Ironically, Hao Jingfang also revealed that the publisher’s editors had previously praised the book’s quality, even repeatedly commending her for writing well this year. She also admitted that once the book is published and enters the market, ordinary readers simply cannot distinguish which parts were written by AI.


(2) ROLLACRIT WILL LAUNCH A KICKSTARTER FOR A NEW CON BAG OF HOLDING! [Item by Daniel Dern.] Rollacrit, which in 2024 brought out an updated, improved version of the original Thinkgeek Messenger Bag of Holding (see my File770 Scroll on this) (Rollacrit’s staff includes some ThinkGeek alums), has just announced their new Con Bag of Holding (improving on the ThinkGeek Con Survival Bag of Holding), more specifically that they will be launching a Kickstarter for it in Fall 2026. (I’m ready to order two!) Scroll with more deets (I’ve got a few questions to ask ‘em) to follow, ideally within a day or two.

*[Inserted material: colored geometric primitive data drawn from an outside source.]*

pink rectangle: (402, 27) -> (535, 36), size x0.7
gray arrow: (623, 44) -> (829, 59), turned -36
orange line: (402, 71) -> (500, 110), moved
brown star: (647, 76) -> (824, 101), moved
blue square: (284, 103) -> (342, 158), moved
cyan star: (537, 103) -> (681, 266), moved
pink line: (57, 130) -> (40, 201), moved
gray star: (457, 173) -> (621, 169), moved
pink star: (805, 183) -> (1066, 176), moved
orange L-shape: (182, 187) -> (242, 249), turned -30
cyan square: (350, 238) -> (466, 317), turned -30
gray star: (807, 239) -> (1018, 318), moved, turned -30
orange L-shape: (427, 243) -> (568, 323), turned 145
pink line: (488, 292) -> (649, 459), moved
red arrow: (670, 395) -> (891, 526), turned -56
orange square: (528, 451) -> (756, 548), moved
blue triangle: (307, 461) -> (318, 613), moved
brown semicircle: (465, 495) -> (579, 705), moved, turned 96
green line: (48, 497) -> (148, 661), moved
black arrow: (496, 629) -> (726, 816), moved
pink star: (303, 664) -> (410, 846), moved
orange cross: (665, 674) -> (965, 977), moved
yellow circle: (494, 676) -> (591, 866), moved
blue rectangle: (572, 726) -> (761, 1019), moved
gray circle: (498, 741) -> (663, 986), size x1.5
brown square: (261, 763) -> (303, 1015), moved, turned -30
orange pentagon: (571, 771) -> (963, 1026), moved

(3) MEMORIES OF THE MAKERS OF LABYRINTH. “’David Bowie was a crazy workaholic’: Labyrinth at 40 – an oral history” – the Guardian put it together.
…Soon after the release of 1982’s The Dark Crystal, director, animator and puppeteer Henson was keen to follow up with a film that combined human actors with quirky puppets. Terry Jones of Monty Python fame was hired to write the script, while George Lucas served as executive producer.

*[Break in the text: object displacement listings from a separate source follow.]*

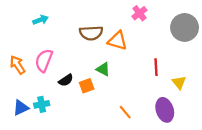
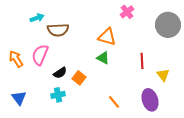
brown semicircle: (91, 33) -> (58, 30), moved
green triangle: (103, 69) -> (103, 58), moved
orange square: (87, 86) -> (79, 78), turned -32
cyan cross: (42, 104) -> (58, 95), moved
blue triangle: (21, 108) -> (19, 98), turned -42

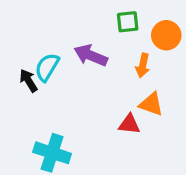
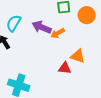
orange arrow: (143, 65) -> (58, 33), moved, turned 48
cyan semicircle: (47, 67) -> (14, 23), moved

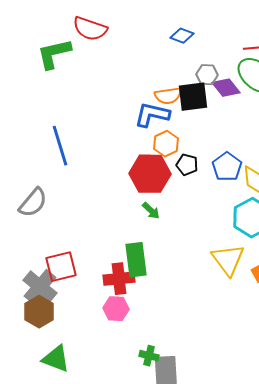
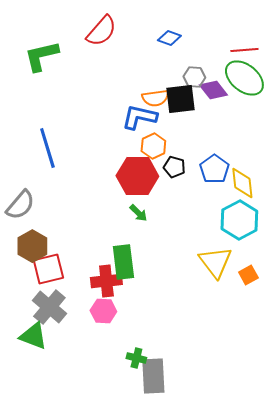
red semicircle: (90, 29) -> (101, 31), moved, turned -68
gray cross: (40, 287) -> (49, 307), moved
brown hexagon: (39, 312) -> (32, 246), moved
green triangle: (56, 359) -> (33, 336), moved

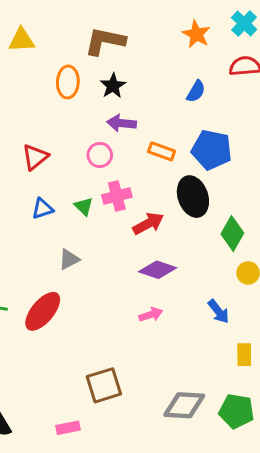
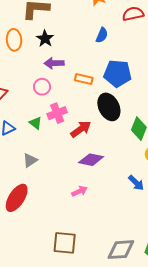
pink arrow: (151, 315) -> (79, 191), moved
brown square: (104, 385) -> (65, 243), turned 30

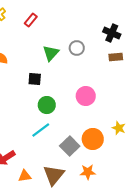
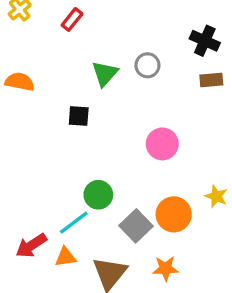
green circle: (47, 105) -> (98, 195), moved
cyan line: (41, 130) -> (74, 223), moved
orange triangle: (25, 176) -> (66, 257), moved

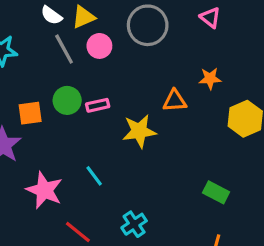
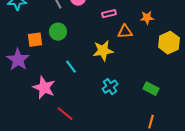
pink rectangle: (98, 105) -> (109, 14), moved
cyan line: (94, 176) -> (71, 67), moved
cyan cross: (134, 224) -> (110, 87), moved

Brian Froud, conceptual designer and costume design: We’d just had a showing of The Dark Crystal in San Francisco. In the back of the limousine, Jim said: “Should we do another one?” I said: “What about goblins?” Jim’s eyes lit up. Then into my head came a labyrinth and I had a vision of a baby surrounded by goblins. He said: “That’s great” – and that was it….

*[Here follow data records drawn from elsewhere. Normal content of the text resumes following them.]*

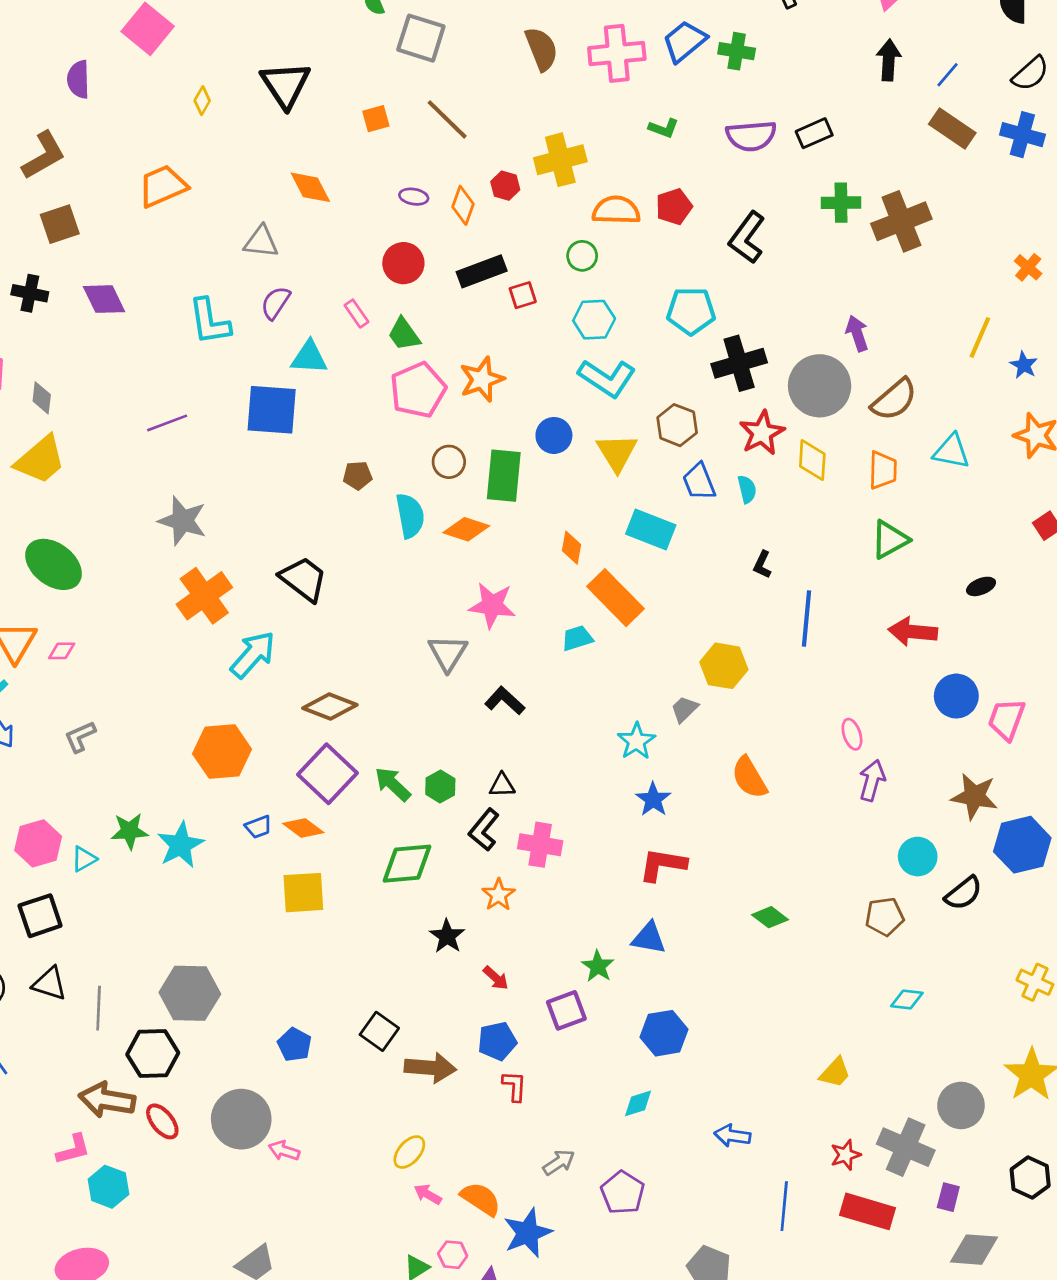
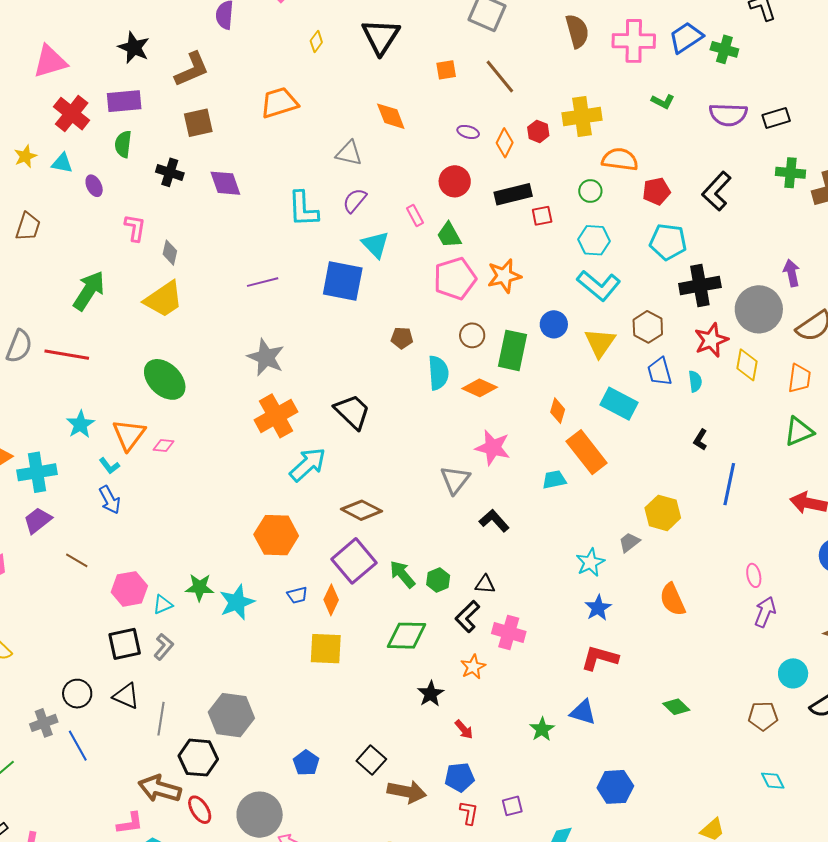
red pentagon: (674, 207) -> (656, 191), moved
cyan triangle: (309, 357) -> (376, 245), turned 36
gray L-shape: (80, 737) -> (164, 647), moved, turned 148
orange diamond: (303, 828) -> (331, 600), turned 72
cyan diamond: (907, 1000) -> (773, 781), turned 50
purple square: (566, 1010) -> (512, 806), moved, size x0.7
blue hexagon: (664, 1033) -> (615, 787), moved

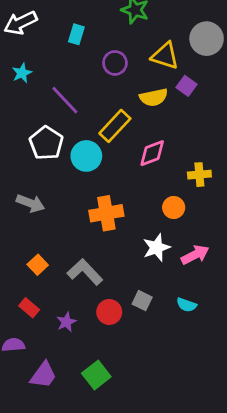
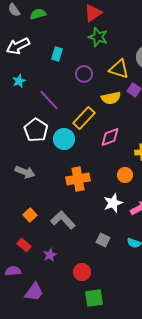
red circle: (109, 312) -> (82, 272), moved
green square: (96, 375) -> (94, 298), moved, turned 30

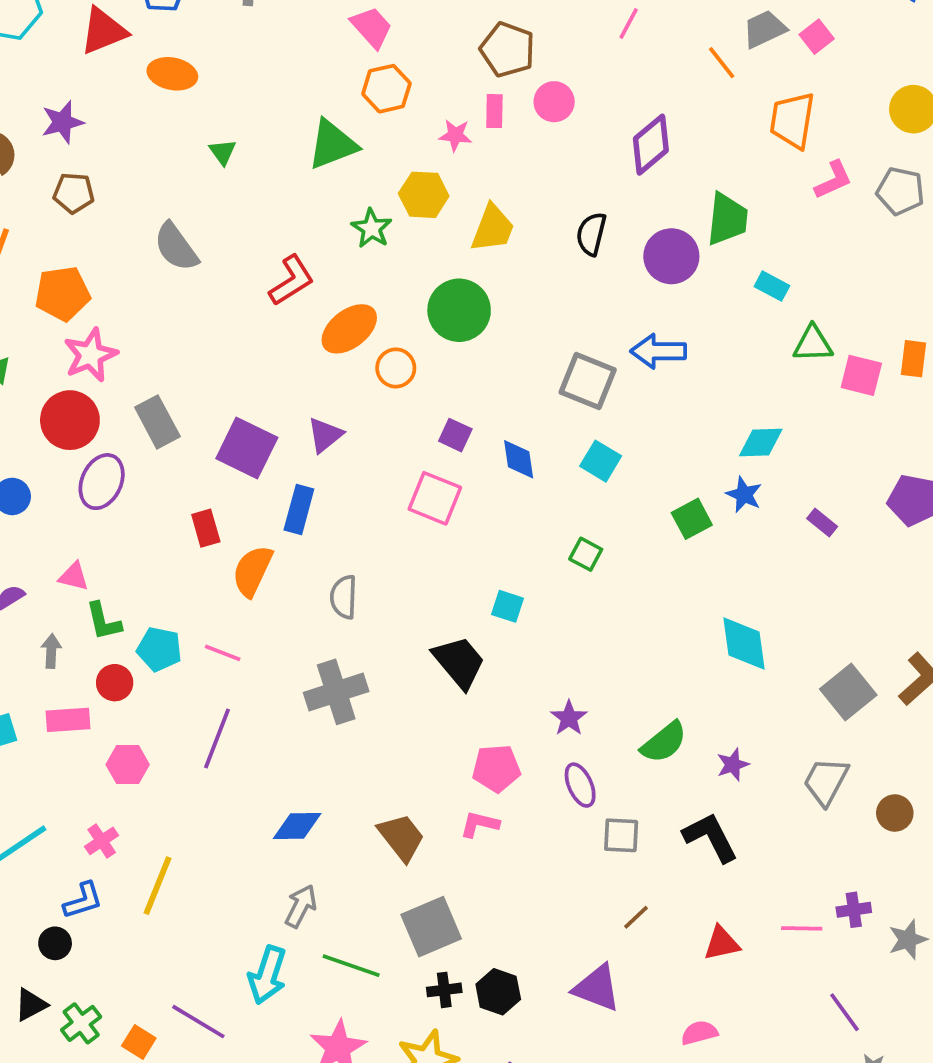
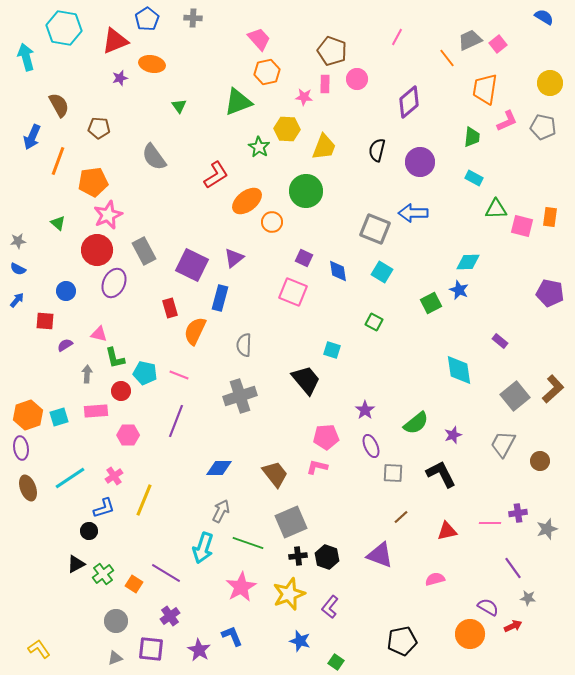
purple star: (62, 122) -> (120, 78), moved, size x0.7
green trapezoid: (727, 219) -> (472, 137), moved, size x0.7
purple rectangle: (822, 523) -> (500, 341), moved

… [Brian Froud]: A few days before we started the film, I met David in his dressing room and gave him a little flute as a present. He took it, leapt up on to the counter in front of the mirror and played it. It was astonishing. I thought: “Oh, this is gonna really work.”
[Brian Henson]: David was a crazy workaholic, just like my dad. They were both people who were used to being creative every waking moment of their life. So for David, doing Labyrinth was like being on vacation. He was a really wonderful spark of a person.
[Karen Prell]: He was really fascinated by the process with the puppets. He would also hang around the puppet workshop and just see how things were built and performed. He was very down to earth and game for anything. He would go and have a pint in the studio pub with the crew….
(4) THE PERFECT IS THE ENEMY OF THE GOOD PLACE. The Guardian’s Stephen Poole analyzes an intellectual history of imagined paradises that takes readers from Thomas More to Ursula K Le Guin. “The Uses of Utopia by Joad Raymond Wren review – can the ideal society ever exist?”
By definition, utopia cannot exist. In 1516, educated readers of Thomas More’s Utopia would have appreciated a tension between two possible derivations of this novel word: the Greek “eu-topos”, meaning good place, and “ou-topos”, meaning not a place at all. It might have been a compact warning that one should never attempt to turn utopias into reality. Those who have tried usually witnessed the model societies they founded devolving into grungily dysfunctional communes, weird sex cults, or both.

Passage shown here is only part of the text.